With the single-height USB jack(s) installed, the GPIO header is now the highest-profile part on the board. This can be shortened slightly while retaining full functionality…
The edge of the header’s plastic support can be lifted slightly using flush cutters. Be careful not to cut the pins!
You can then work along the edge with a small screwdriver to pry off this piece.
Your mileage may vary. With one Pi, the plastic support pried off cleanly. With another, this part need to be completely “nibbled” into dust!
Use a spare piece of single-row pin header as a template for trimming the GPIO pins. Wedge this pin side down between the GPIO rows, then trim along the plastic edge.
When you’re done, the GPIO header will be a couple millimeters shorter, roughly in-line with the video connectors on the opposite edge. Anything plugged into this (ribbon cables, Pi HATs, etc.) will sit just a little bit lower now.

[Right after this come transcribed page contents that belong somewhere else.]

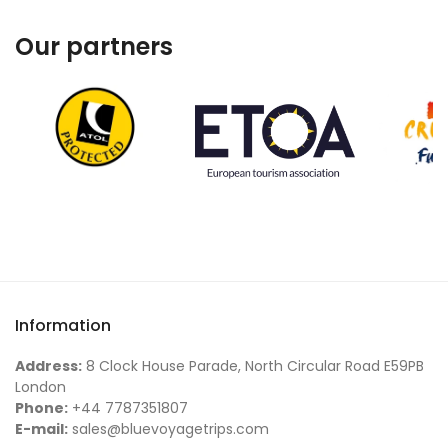
Our partners
Information
Address:
8 Clock House Parade, North Circular Road E59PB
London
Phone:
+44 7787351807
E-mail:
sales@bluevoyagetrips.com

Or, if you don’t anticipate using the GPIO header at all (or just need a few pins and can wire to them directly), it can be completely desoldered and removed.
Removing Additional Parts
If extreeeme weight saving is needed (e.g. for drones), many of the ports and jacks can successfully be removed, as long the corresponding functionality is never again needed for your application (there’s no going back with most of these surface-mount parts):
- GPIO header
- HDMI port
- Composite video/audio port
- FPC display connector
- Camera connector
- Micro USB power connector (if regulated +5V is instead fed to the appropriate pins on the GPIO header).
Most of these parts are about the same height, so there’s little point in removing a subset as a space-saving measure. But for aerial applications, every gram counts…go nuts.
If all of the display options are removed, then the system can only be administered remotely (e.g. ssh through WiFi). If all of the USB ports have also been removed, then the only way to log directly into the system is with a serial console cable connected to the appropriate pins on the GPIO header.
Sometimes it’s easiest just to have a second, unmodified Raspberry Pi for administration tasks. Move the microSD card to this system, boot and perform whatever configuration is necessary, then shut down and move the card back to the pared-down board.